Technology adaptation in law and legal firms have had a slow start. LexisNexis started the revolution by digitizing case law and journals in the 1970s and WestLaw followed the example in the 1990s—and paper slowly replaced email. Yet, as Josh Harder and Bob Goodman wrote in 2014, the average law firm hasn’t changed much in terms of customer experience for more than a century. Law Changes for Career Development have been slow since firms are mostly cost-agnostic as any extra cost normally flows seamlessly to the client. So, the model doesn’t provide any incentive to introduce technology for law firms because higher efficiency implies less billable hours.
But things have been changing in technology and law over the years. Let us look at these developments in technology and law and also see how technology already and will impact legal careers.
Development in Technology and The Law
In 2012, the American Bar Association revised its Rules of Professional Conduct to demand lawyers to remain updated with the risks and advantages linked with important technology. The winds of change were blowing already. More clients were adapting to technology and hiring legal counsel in-house to cut expenses.
Time pressure and demands increased, and more significantly, the industry of technology for law firms boomed. The risks of falling behind competitors suddenly made the pain of changing bearable. The expectation of their clients have changed, so not adapting to technology was costing more. Joni Pirovich from Hall & Wilcox explained, “As technology trends are pervasive across all industries, it’s now incumbent upon law firms to ensure lawyers have a good starting language to interpret technology concepts and how they interact with legal principles.”
The increase in law firm technology did surprise some people. Forbes found out that there was a 713% jump in investments in technology for law firms in 2018—almost 1.63 billion USD—bolstered mostly by the arrival of eDiscovery, which is an electronic method for finding important information specific investigations or suits.
How Technology Affects Law Changes for Career Development
As improvements in legal technology change the legal landscape today, the profession has also changed. Automation of legal methods has forced legal secretaries, paralegals, lawyers, and other professionals in the industry to become skilled at an ever-developing range of legal search software, presentation, database, telecommunications, spreadsheets, and word processing. Technology for lawyers has influenced every factor in the legal area, from corporate practice and law firms to document administration and courtroom processes.

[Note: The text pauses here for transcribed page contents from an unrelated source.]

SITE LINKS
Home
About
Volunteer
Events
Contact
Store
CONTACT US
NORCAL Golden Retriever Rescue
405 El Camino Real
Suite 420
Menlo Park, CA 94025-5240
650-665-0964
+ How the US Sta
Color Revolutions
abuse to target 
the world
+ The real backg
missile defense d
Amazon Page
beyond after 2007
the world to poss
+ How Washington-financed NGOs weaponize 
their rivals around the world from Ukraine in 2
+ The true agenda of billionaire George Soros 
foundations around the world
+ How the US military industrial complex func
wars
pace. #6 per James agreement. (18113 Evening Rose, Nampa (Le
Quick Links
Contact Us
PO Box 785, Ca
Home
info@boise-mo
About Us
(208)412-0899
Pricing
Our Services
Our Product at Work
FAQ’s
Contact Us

Here are some ways technology is affecting and will affect Law Changes for Career Development:
Automation
Various secretarial, billing and administrative procedures have already become automated to a degree, specifically in bigger firms that have invested in technology and changes and also in smaller firms or by individual legal professionals. They have all turned to controlled outsourced services operated by technology in order to save expenses.
Machine Learning
Practicing law favorably includes a large amount of research into particular cases and the documents and details available and also into the broader environment of the legal model. In any case, technology presents new means for legal organizations that considerably facilitates the investigation and development stages of trailing a case to a triumphant finish.

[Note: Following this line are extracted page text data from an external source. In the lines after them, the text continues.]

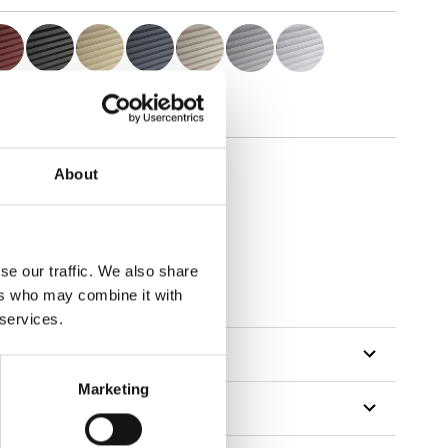
About
se our traffic. We also share
tillon
ers who may combine it with
 services.
Marketing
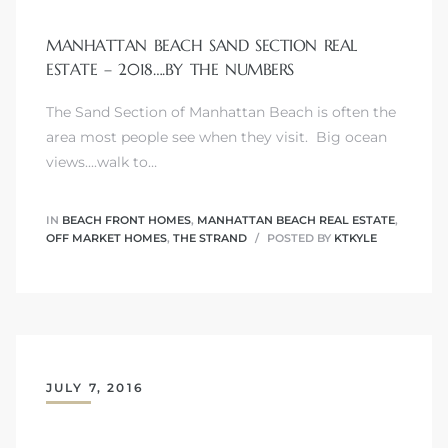
s
MANHATTAN BEACH SAND SECTION REAL
ESTATE – 2018….BY THE NUMBERS
The Sand Section of Manhattan Beach is often the
area most people see when they visit. Big ocean
views....walk to…
Alerts
IN
BEACH FRONT HOMES
,
MANHATTAN BEACH REAL ESTATE
,
OFF MARKET HOMES
,
THE STRAND
POSTED BY
KTKYLE
JULY 7, 2016
h?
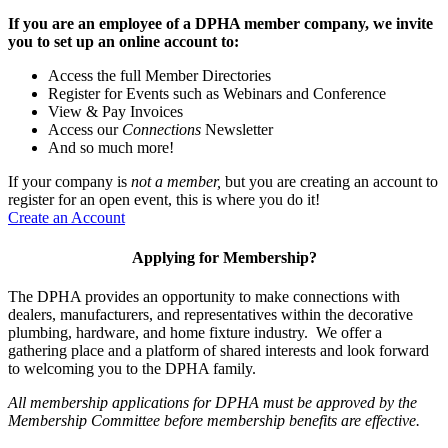
If you are an employee of a DPHA member company, we invite
you to set up an online account to:
Access the full Member Directories
Register for Events such as Webinars and Conference
View & Pay Invoices
Access our
Connections
Newsletter
And so much more!
If your company is
not a member,
but you are creating an account to
register for an open event, this is where you do it!
Create an Account
Applying for Membership?
The DPHA provides an opportunity to make connections with
dealers, manufacturers, and representatives within the decorative
plumbing, hardware, and home fixture industry. We offer a
gathering place and a platform of shared interests and look forward
to welcoming you to the DPHA family.
All membership applications for DPHA must be approved by the
Membership Committee before membership benefits are effective.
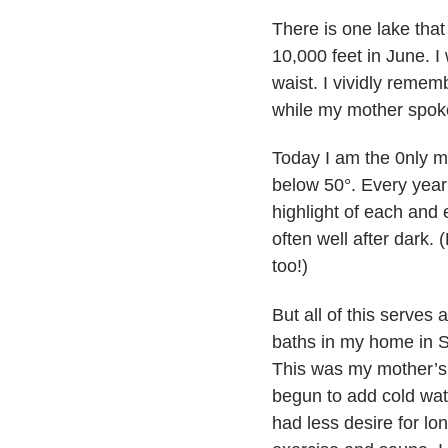
There is one lake that 
10,000 feet in June. I
waist. I vividly remem
while my mother spoke
Today I am the 0nly 
below 50°. Every year 
highlight of each and e
often well after dark.
too!)
But all of this serves
baths in my home in S
This was my mother’s r
begun to add cold wat
had less desire for lo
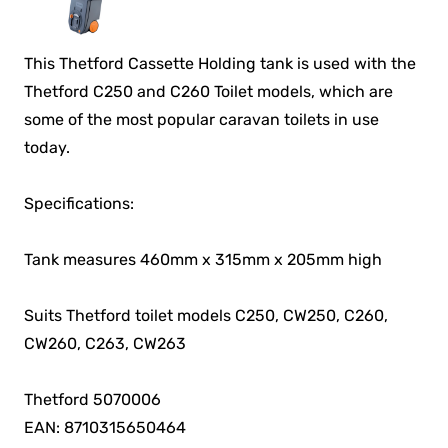
This Thetford Cassette Holding tank is used with the
Thetford C250 and C260 Toilet models, which are
some of the most popular caravan toilets in use
today.
Specifications:
Tank measures 460mm x 315mm x 205mm high
Suits Thetford toilet models C250, CW250, C260,
CW260, C263, CW263
Thetford 5070006
EAN: 8710315650464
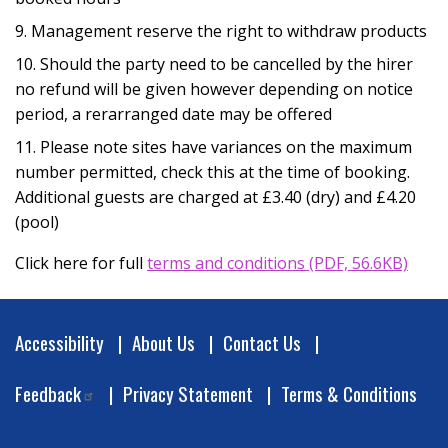
Management reserve the right to withdraw products
Should the party need to be cancelled by the hirer
no refund will be given however depending on notice
period, a rerarranged date may be offered
Please note sites have variances on the maximum
number permitted, check this at the time of booking.
Additional guests are charged at £3.40 (dry) and £4.20
(pool)
Opens in newwindow
Click here for full
terms and conditions (PDF, 56.6KB)
Footer
Accessibility
About Us
Contact Us
Feedback
Privacy Statement
Terms & Conditions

Involving in heuristic analytics and case studies applying machine learning could further strip off as much as 70% of the cost correlated with trailing a case. Among the many ways, a platform for machine learning can achieve this is by browsing digitized copies of prevailing and preceding testimonies, legal reports, legal briefings, former cases, printed legal documents and so on—and then pull out the piece of relevant information that pertains to the case at hand.

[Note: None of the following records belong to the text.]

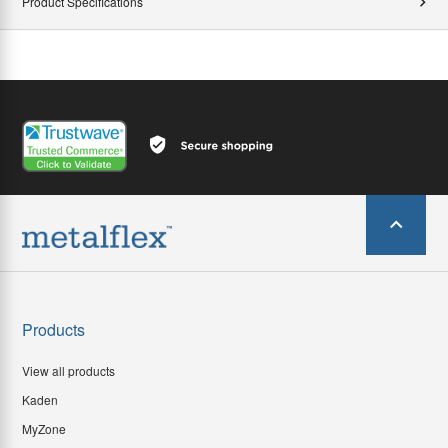
Product Specifications
Products
View all products
Kaden
MyZone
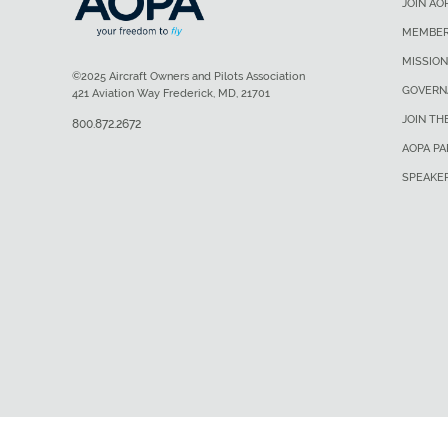
JOIN AO
MEMBER
MISSION
©2025 Aircraft Owners and Pilots Association
GOVERN
421 Aviation Way Frederick, MD, 21701
JOIN TH
800.872.2672
AOPA P
SPEAKE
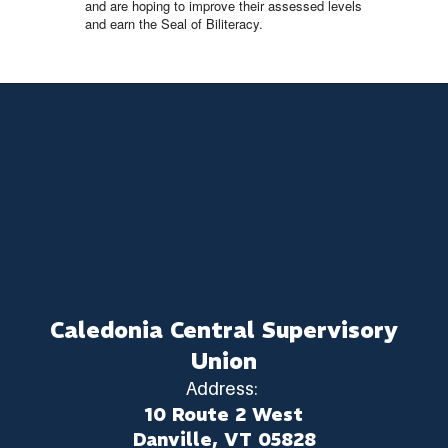
and are hoping to improve their assessed levels
and earn the Seal of Biliteracy.
Caledonia Central Supervisory
Union
Address:
10 Route 2 West
Danville, VT 05828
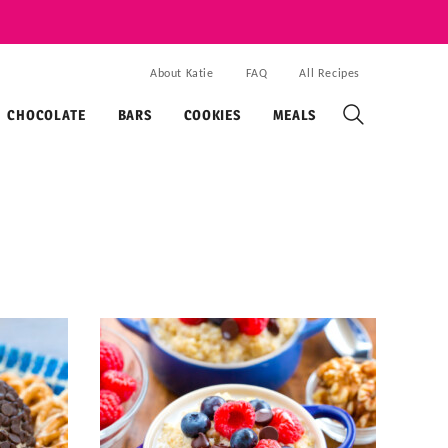
About Katie
FAQ
All Recipes
CHOCOLATE
BARS
COOKIES
MEALS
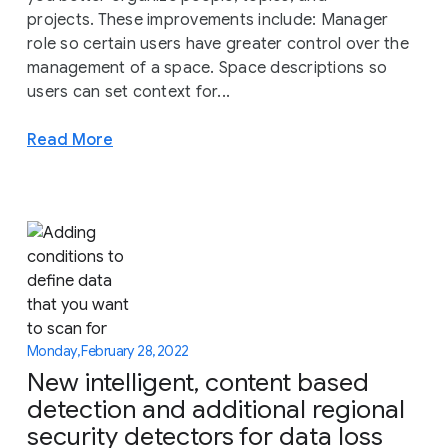
projects. These improvements include: Manager
role so certain users have greater control over the
management of a space. Space descriptions so
users can set context for...
Read More
Monday, February 28, 2022
New intelligent, content based
detection and additional regional
security detectors for data loss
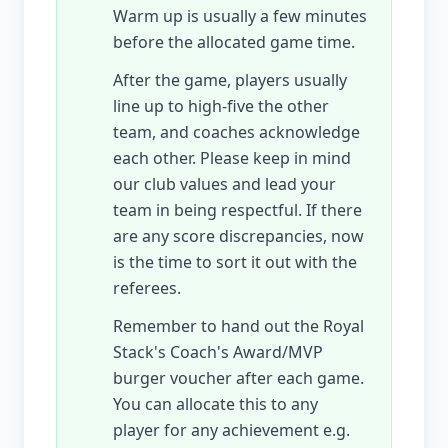
Warm up is usually a few minutes
before the allocated game time.
After the game, players usually
line up to high-five the other
team, and coaches acknowledge
each other. Please keep in mind
our club values and lead your
team in being respectful. If there
are any score discrepancies, now
is the time to sort it out with the
referees.
Remember to hand out the Royal
Stack's Coach's Award/MVP
burger voucher after each game.
You can allocate this to any
player for any achievement e.g.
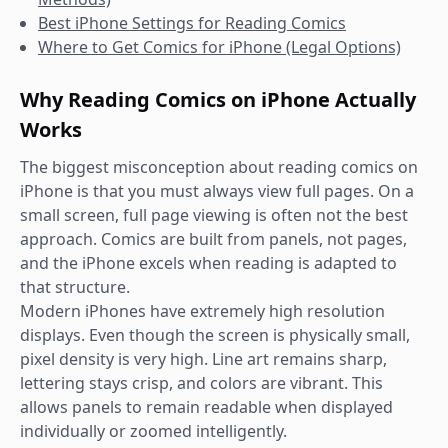
Best iPhone Settings for Reading Comics
Where to Get Comics for iPhone (Legal Options)
Why Reading Comics on iPhone Actually
Works
The biggest misconception about reading comics on
iPhone is that you must always view full pages. On a
small screen, full page viewing is often not the best
approach. Comics are built from panels, not pages,
and the iPhone excels when reading is adapted to
that structure.
Modern iPhones have extremely high resolution
displays. Even though the screen is physically small,
pixel density is very high. Line art remains sharp,
lettering stays crisp, and colors are vibrant. This
allows panels to remain readable when displayed
individually or zoomed intelligently.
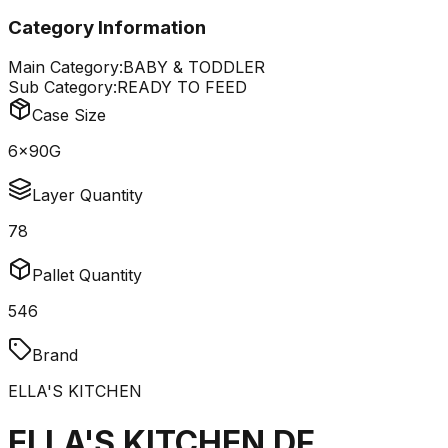
Category Information
Main Category:
BABY & TODDLER
Sub Category:
READY TO FEED
Case Size
6x90G
Layer Quantity
78
Pallet Quantity
546
Brand
ELLA'S KITCHEN
ELLA'S KITCHEN DF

Artificial Intelligence (AI)
Solutions of legal AI are basically sophisticated processes of teaching computers to carry out daily tasks and/or browse through massive volumes of data. Among the most important real-world AI application within law firm technology has been predictive coding. This is a kind of review assisted by technology that is used to evaluate the importance of massive quantities of documents for determinations of electronic disclosure. Succeeding Brown v BCA Trading and others, predictive coding has been made mandatory in specific cases and it applies a mixture of iterative computer training and keyword search to rate the importance of every specific document.
Big Data
In this age of digitization, Big Data refers to both processes and large quantities of data sets used for obtaining, examining, and deriving value from these sets of data. Lex Machina is a great example of how Big Data can help technology for law firms. Lex Machina is a “legal analytics platform” that helps lawyers determine the best strategies for litigation by looking up trends in the results of earlier related cases. Several law firms have a treasure trove of their own Big Data in the form of user data from websites and client databases.
Conclusion
Although the traditional legal industry has been reluctant to adopt technology, it now permeates into every phase of law practice. We are expected to witness important developments across the subsequent years in Law Changes for Career Development. Although it’s challenging to forecast the future, firms that remain updated and informed will be the readiest to benefit from the latest innovations and developments in the industry.